==== RECORDS

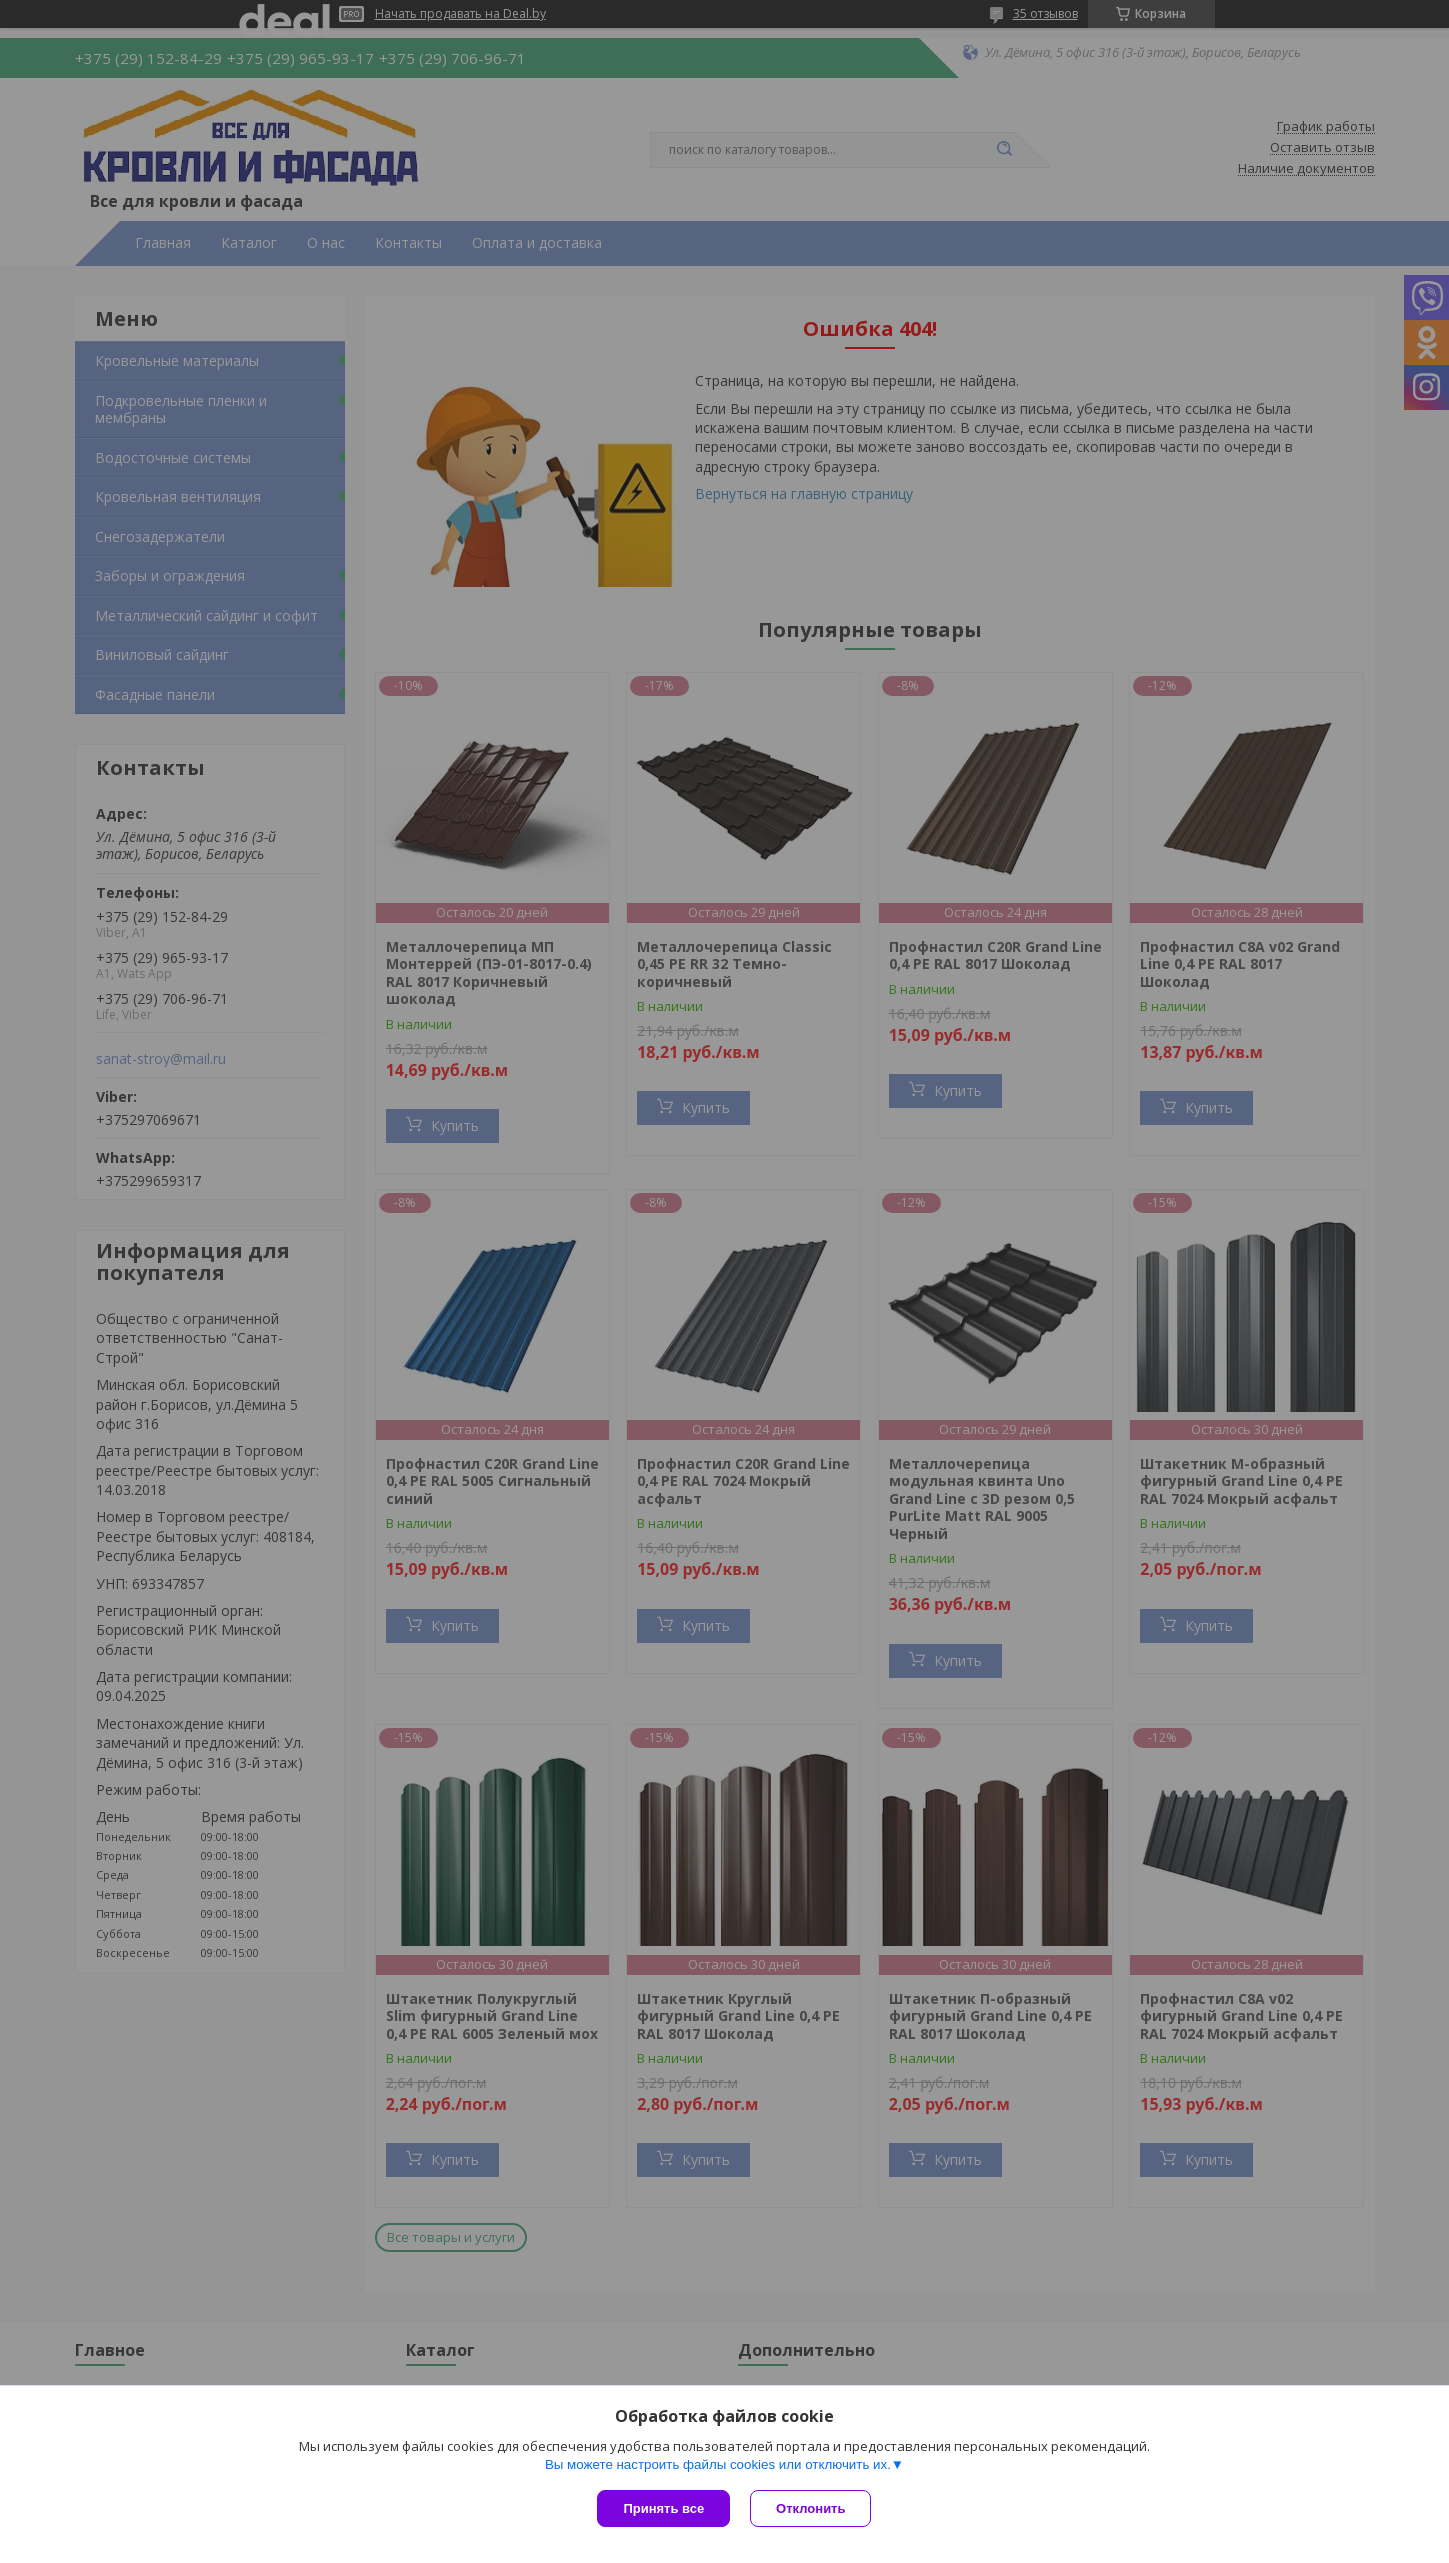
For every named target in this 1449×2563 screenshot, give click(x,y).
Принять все (663, 2508)
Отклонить (810, 2508)
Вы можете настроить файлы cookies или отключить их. (718, 2464)
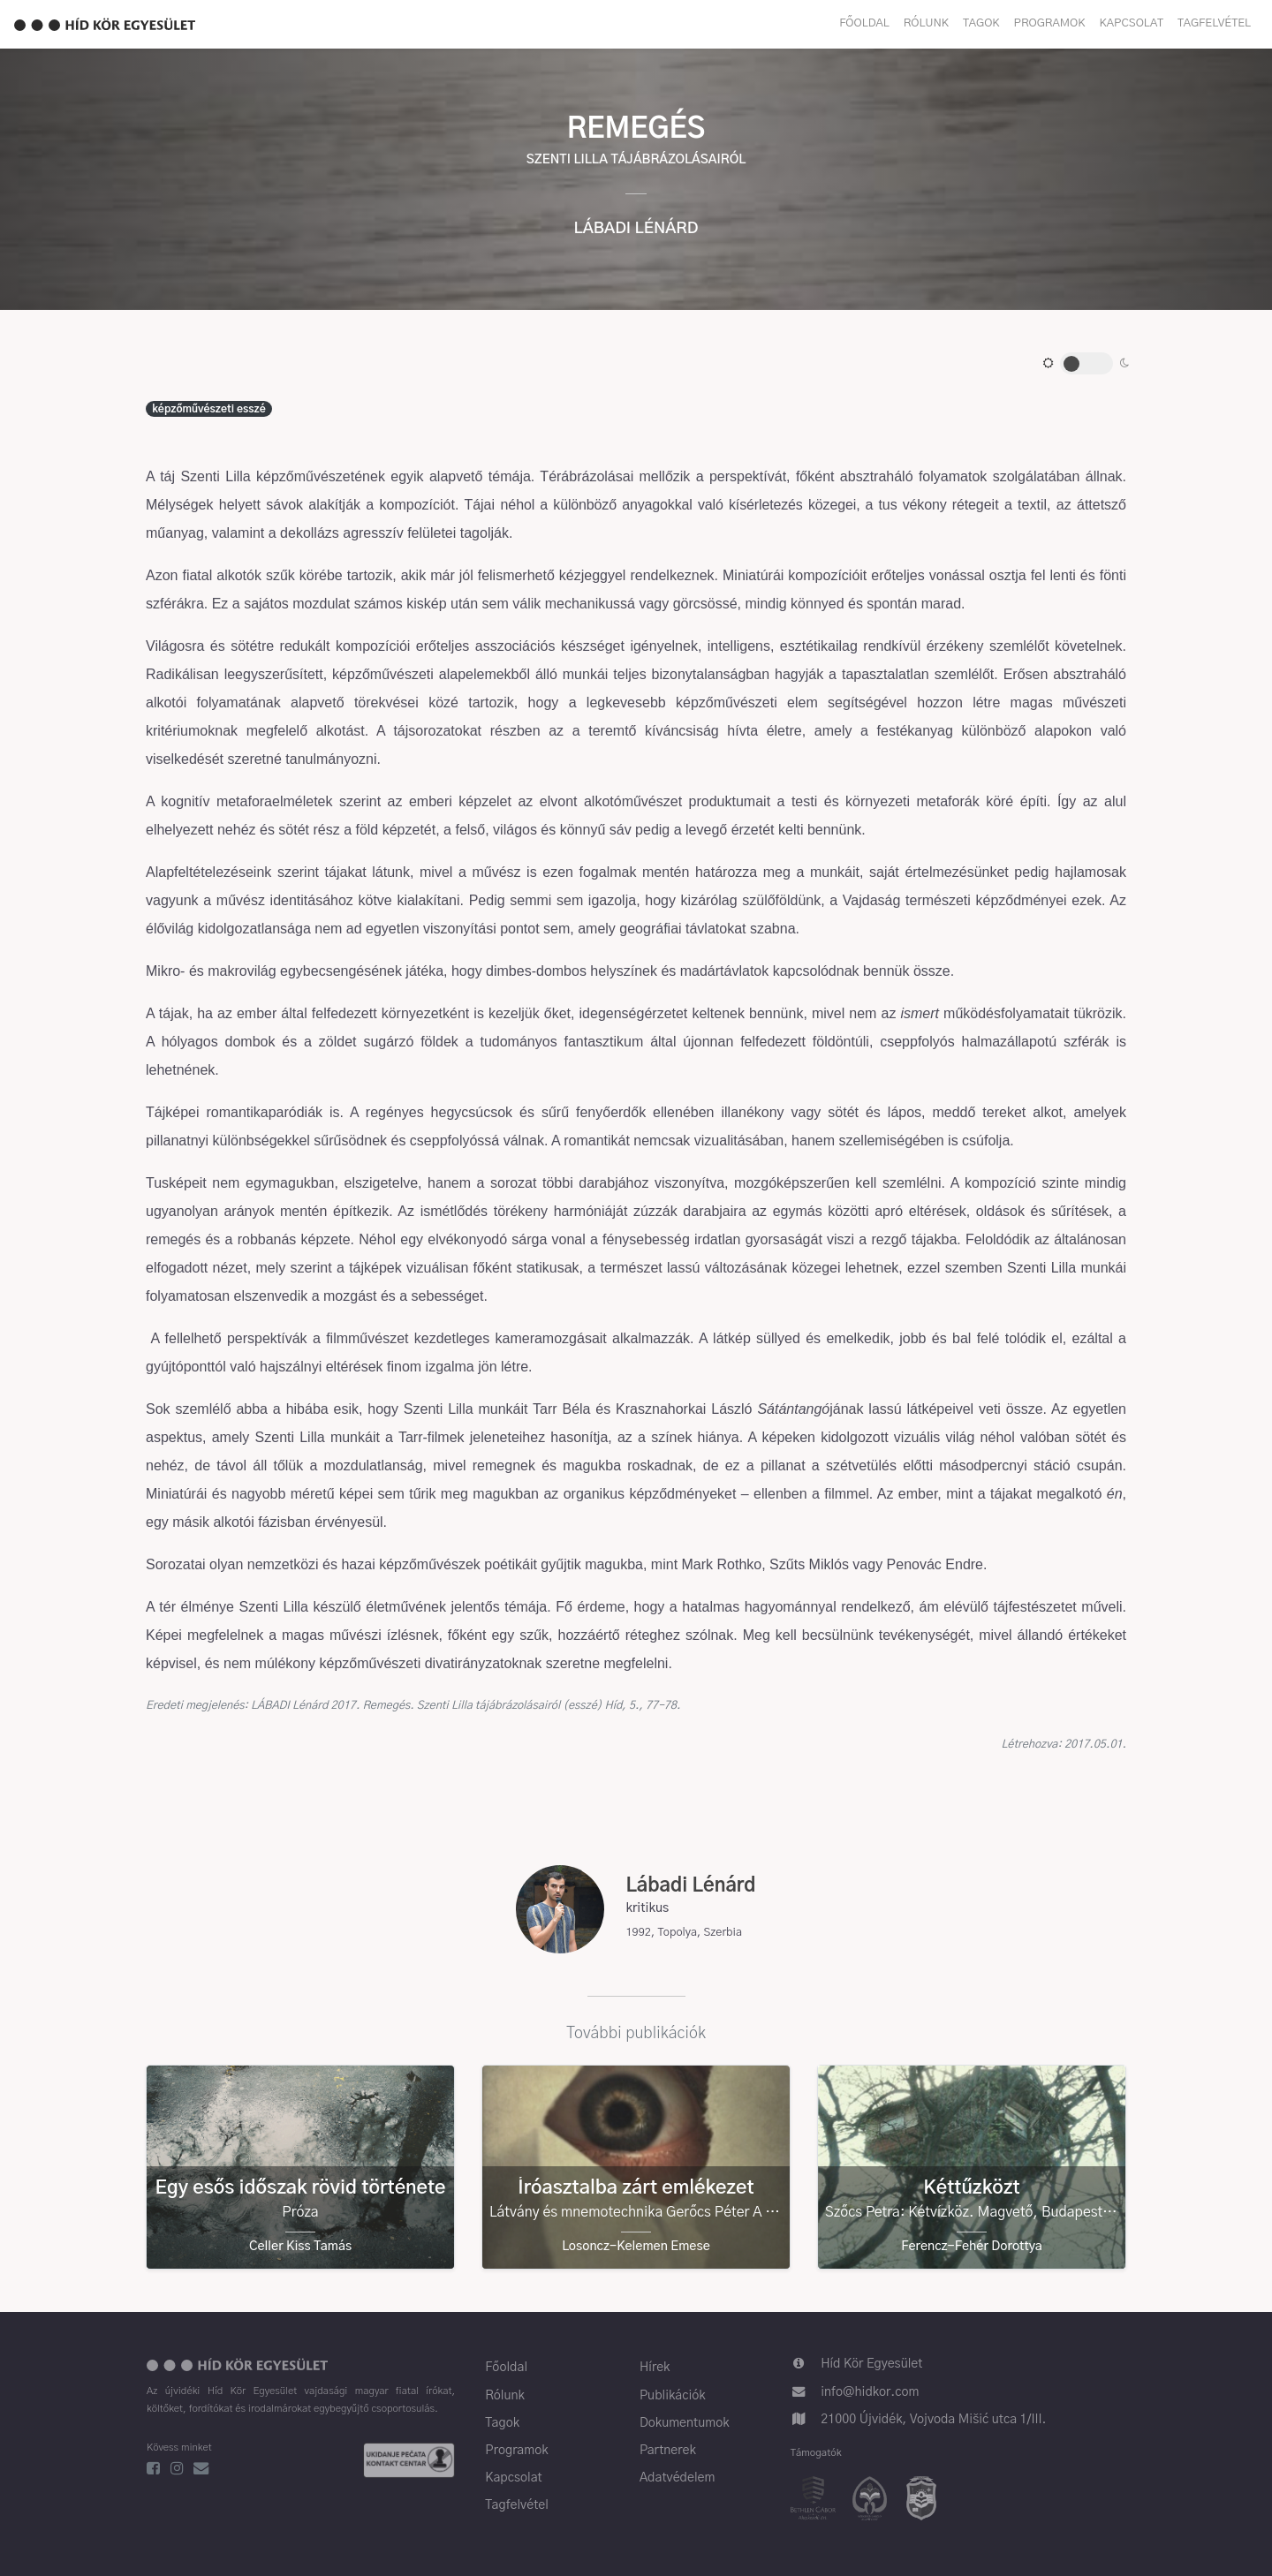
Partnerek (668, 2450)
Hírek (655, 2367)
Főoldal (864, 23)
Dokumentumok (685, 2423)
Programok (1050, 23)
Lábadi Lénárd (636, 229)
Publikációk (673, 2396)
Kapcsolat (1131, 23)
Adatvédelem (678, 2478)
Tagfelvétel (1214, 23)
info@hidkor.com (870, 2392)
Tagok (981, 23)
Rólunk (926, 23)
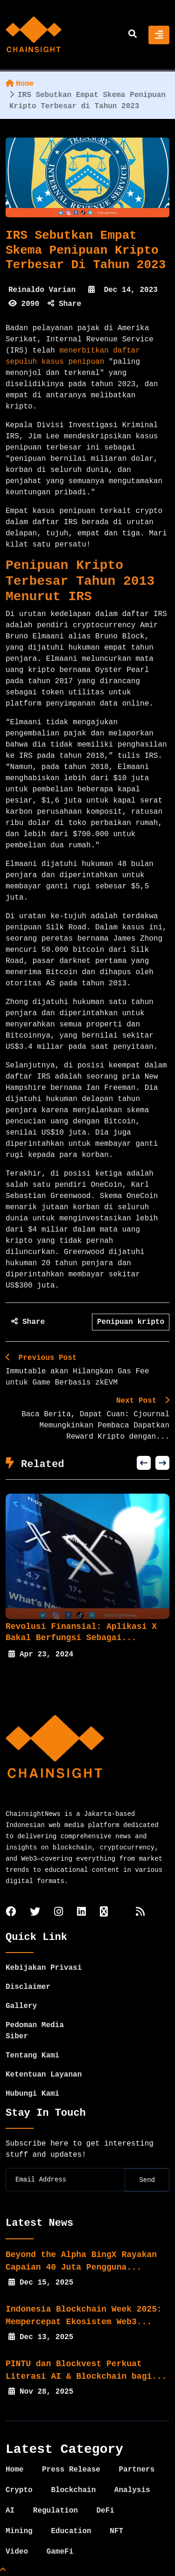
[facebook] (11, 1912)
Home (20, 84)
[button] (144, 1463)
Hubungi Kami (32, 2094)
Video (17, 2552)
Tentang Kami (32, 2055)
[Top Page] (3, 2570)
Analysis (132, 2490)
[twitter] (35, 1912)
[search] (132, 35)
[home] (34, 35)
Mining (19, 2531)
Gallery (21, 2006)
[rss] (140, 1912)
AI (10, 2511)
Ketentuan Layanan (44, 2074)
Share (64, 304)
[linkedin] (81, 1912)
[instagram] (58, 1912)
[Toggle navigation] (158, 35)
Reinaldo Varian (42, 290)
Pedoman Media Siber (35, 2031)
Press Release (71, 2469)
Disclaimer (28, 1987)
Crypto (19, 2490)
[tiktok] (104, 1912)
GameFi (60, 2552)
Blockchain (73, 2490)
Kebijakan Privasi (44, 1968)
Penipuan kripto (130, 1322)
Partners (136, 2469)
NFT (116, 2531)
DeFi (105, 2511)
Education (71, 2531)
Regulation (55, 2511)
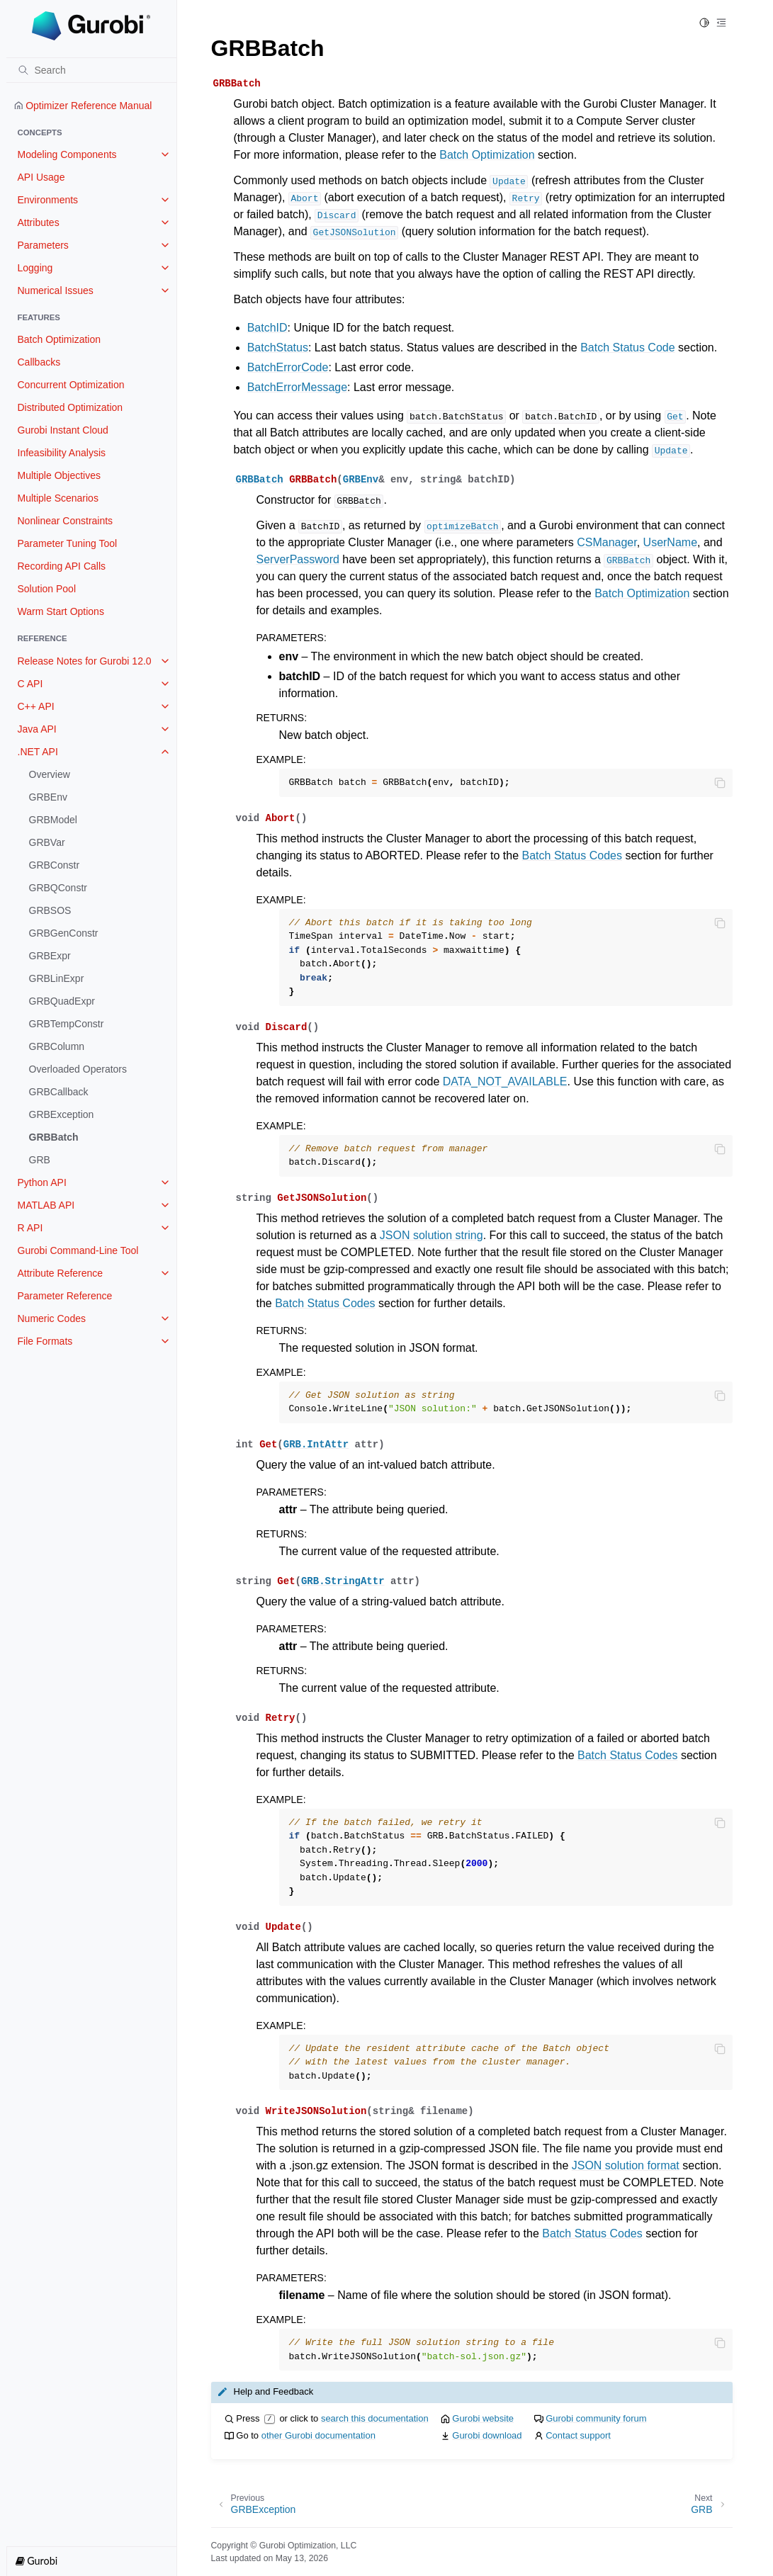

========

Should a record include a picture, omit it from your copy and return the rest unchanged.

● RESULT
For every named target in this 1449×2563 screenshot, give click(x,y).
Принять все (663, 2508)
Отклонить (810, 2508)
Вы можете настроить файлы cookies или отключить их. (718, 2464)
Partnerek (668, 2450)
Hírek (655, 2367)
Főoldal (864, 23)
Dokumentumok (685, 2423)
Programok (1050, 23)
Lábadi Lénárd (636, 229)
Publikációk (673, 2396)
Kapcsolat (1131, 23)
Adatvédelem (678, 2478)
Tagfelvétel (1214, 23)
info@hidkor.com (870, 2392)
Tagok (981, 23)
Rólunk (926, 23)
[facebook] (11, 1912)
Home (20, 84)
[button] (144, 1463)
Hubungi Kami (32, 2094)
Video (17, 2552)
Tentang Kami (32, 2055)
[Top Page] (3, 2570)
Analysis (132, 2490)
[twitter] (35, 1912)
[search] (132, 35)
[home] (34, 35)
Mining (19, 2531)
Gallery (21, 2006)
[rss] (140, 1912)
AI (10, 2511)
Ketentuan Layanan (44, 2074)
Share (64, 304)
[linkedin] (81, 1912)
[instagram] (58, 1912)
[Toggle navigation] (158, 35)
Reinaldo Varian (42, 290)
Pedoman Media Siber (35, 2031)
Press Release (71, 2469)
Disclaimer (28, 1987)
Crypto (19, 2490)
[tiktok] (104, 1912)
GameFi (60, 2552)
Blockchain (73, 2490)
Kebijakan Privasi (44, 1968)
Penipuan kripto (130, 1322)
Partners (136, 2469)
NFT (116, 2531)
DeFi (105, 2511)
Education (71, 2531)
Regulation (55, 2511)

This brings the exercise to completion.